Essential information adapted from a Q&A that is also available in more detail at the California Department of Public Health website.

What is Mpox?

Mpox, also known as Monkeypox, is a disease caused by infection with the mpox virus which is related to the smallpox virus. While generally less severe and much less contagious than smallpox, mpox can be a serious illness. The virus spreads primarily through skin-to-skin contact with people who have mpox symptoms such as rash or sores, and may also spread through close, personal contact or exposure to materials contaminated with the virus.

Is Mpox related to COVID-19?

No, mpox is a completely different disease, is not related to COVID-19, and spreads differently. People with mpox are generally contagious when they have a rash or other symptoms, and mpox spread takes place through prolonged direct, close contact. This is different from COVID-19, which spreads easily through the air.

Who can get Mpox?

Anyone can get mpox after having close physical contact with someone who has the infection, especially contact with infected lesions (sores), bodily fluids, or other contaminated surfaces. However, the current risk to the public is low. 

How is Mpox transmitted?

It spreads primarily through direct contact with infectious sores, scabs, or body fluids, including during sex, as well as activities like kissing, hugging, massaging, and cuddling.

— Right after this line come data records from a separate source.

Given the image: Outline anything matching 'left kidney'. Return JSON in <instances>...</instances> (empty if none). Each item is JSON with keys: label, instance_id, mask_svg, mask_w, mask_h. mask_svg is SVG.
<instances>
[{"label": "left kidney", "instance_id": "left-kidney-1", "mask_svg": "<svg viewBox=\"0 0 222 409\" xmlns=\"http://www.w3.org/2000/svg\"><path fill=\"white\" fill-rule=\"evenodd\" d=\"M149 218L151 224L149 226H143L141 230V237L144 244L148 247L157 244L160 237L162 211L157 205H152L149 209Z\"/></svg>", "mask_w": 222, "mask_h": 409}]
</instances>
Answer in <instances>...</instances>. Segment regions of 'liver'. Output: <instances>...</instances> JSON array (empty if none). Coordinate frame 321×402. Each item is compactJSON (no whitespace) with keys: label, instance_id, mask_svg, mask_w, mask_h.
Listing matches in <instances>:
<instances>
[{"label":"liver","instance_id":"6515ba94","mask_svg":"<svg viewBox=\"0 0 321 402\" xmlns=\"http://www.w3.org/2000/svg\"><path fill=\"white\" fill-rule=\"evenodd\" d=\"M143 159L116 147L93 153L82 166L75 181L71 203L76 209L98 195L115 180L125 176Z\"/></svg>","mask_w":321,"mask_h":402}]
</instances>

Mpox can spread through touching materials used by a person with mpox that haven’t been cleaned, such as clothing, towels and bedding. It can also spread by respiratory secretions (talking, coughing, sneezing, breathing) during prolonged, close, face-to-face contact. 

What are the signs and symptoms of Mpox? 

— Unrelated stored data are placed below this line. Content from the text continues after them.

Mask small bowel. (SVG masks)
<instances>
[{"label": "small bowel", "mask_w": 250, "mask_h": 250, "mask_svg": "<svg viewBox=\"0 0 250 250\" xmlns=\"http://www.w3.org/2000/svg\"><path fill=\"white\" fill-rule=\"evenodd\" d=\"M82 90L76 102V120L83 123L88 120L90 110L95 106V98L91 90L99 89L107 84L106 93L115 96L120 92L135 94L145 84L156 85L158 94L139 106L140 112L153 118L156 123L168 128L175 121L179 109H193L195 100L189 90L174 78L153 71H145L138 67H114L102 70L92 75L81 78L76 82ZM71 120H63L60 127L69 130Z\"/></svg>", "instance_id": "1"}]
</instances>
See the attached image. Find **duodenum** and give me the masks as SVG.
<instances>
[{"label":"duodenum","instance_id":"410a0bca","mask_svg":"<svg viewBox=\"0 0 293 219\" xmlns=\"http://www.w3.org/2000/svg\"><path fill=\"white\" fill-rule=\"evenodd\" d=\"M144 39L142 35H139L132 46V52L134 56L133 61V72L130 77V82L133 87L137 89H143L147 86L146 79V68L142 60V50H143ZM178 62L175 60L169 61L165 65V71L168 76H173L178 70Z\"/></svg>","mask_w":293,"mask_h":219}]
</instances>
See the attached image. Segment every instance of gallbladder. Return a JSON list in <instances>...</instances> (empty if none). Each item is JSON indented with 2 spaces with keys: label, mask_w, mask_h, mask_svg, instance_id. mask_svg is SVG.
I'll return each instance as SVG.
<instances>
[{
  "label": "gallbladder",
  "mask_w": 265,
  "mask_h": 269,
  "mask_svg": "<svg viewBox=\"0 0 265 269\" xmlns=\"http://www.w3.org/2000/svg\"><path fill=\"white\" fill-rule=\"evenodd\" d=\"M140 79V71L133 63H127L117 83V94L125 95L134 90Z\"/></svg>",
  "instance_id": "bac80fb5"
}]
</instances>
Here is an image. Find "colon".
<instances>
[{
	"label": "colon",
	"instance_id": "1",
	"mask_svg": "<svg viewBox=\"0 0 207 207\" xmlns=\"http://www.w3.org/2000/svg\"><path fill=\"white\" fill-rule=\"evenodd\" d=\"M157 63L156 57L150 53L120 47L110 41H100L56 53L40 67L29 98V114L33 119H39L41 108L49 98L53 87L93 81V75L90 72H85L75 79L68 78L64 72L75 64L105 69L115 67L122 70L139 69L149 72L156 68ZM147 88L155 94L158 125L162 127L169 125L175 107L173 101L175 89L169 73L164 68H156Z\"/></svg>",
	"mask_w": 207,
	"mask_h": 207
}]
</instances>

Mpox may start with flu-like symptoms; fever, low energy, swollen lymph nodes, and general body aches. Within 1 to 3 days (sometimes longer) after the appearance of fever, the person can develop a rash or sores. The sores will go through several stages, including scabs, before healing. People with mpox may experience all or only a few of these symptoms. Most people with mpox will get the rash or sores. Sometimes the sores can be located in places that are difficult for someone to see. Some people have reported developing the rash or sores before (or without) the flu-like symptoms

What treatments are available for Mpox?

Most infections are mild and will resolve without any treatment. There are currently no treatments specifically for mpox. However, given that mpox and smallpox viruses are genetically similar, antiviral drugs developed to protect against smallpox, such as tecovirimat (TPOXX), may be used to treat mpox. 

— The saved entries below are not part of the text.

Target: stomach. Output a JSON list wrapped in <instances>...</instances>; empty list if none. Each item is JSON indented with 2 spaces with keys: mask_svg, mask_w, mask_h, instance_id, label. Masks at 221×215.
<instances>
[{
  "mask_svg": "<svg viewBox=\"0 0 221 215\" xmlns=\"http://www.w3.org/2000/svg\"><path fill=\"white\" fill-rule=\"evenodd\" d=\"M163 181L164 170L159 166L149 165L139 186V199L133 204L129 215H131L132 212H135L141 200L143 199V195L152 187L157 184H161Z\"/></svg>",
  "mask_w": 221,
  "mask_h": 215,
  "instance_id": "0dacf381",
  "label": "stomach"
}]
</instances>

Do I need to get vaccinated against Mpox?

Vaccines are not recommended for people who have mpox. Vaccines are recommended for people who have been exposed to prevent them from developing the disease, and can also be given to those who do not have a known exposure, but are at risk for exposure.

Visit the Santa Clara County Public Health Department Mpox website for more information on vaccine eligibility. 

What do I do if I have symptoms or have been exposed?

  • Wear a mask if you have symptoms.
  • Cover any rashes and sores until you get them checked by a medical provider as soon as possible.
  • Avoid in-person gatherings, especially if they involve close, personal skin-to-skin contact. This includes sexual activity.
  • Avoid sharing personal effects, including clothing, linens, and utensils.
  • Wash your hands often with soap and water or use an alcohol-based sanitizer

If you believe you may have Mpox or been exposed, call a healthcare professional.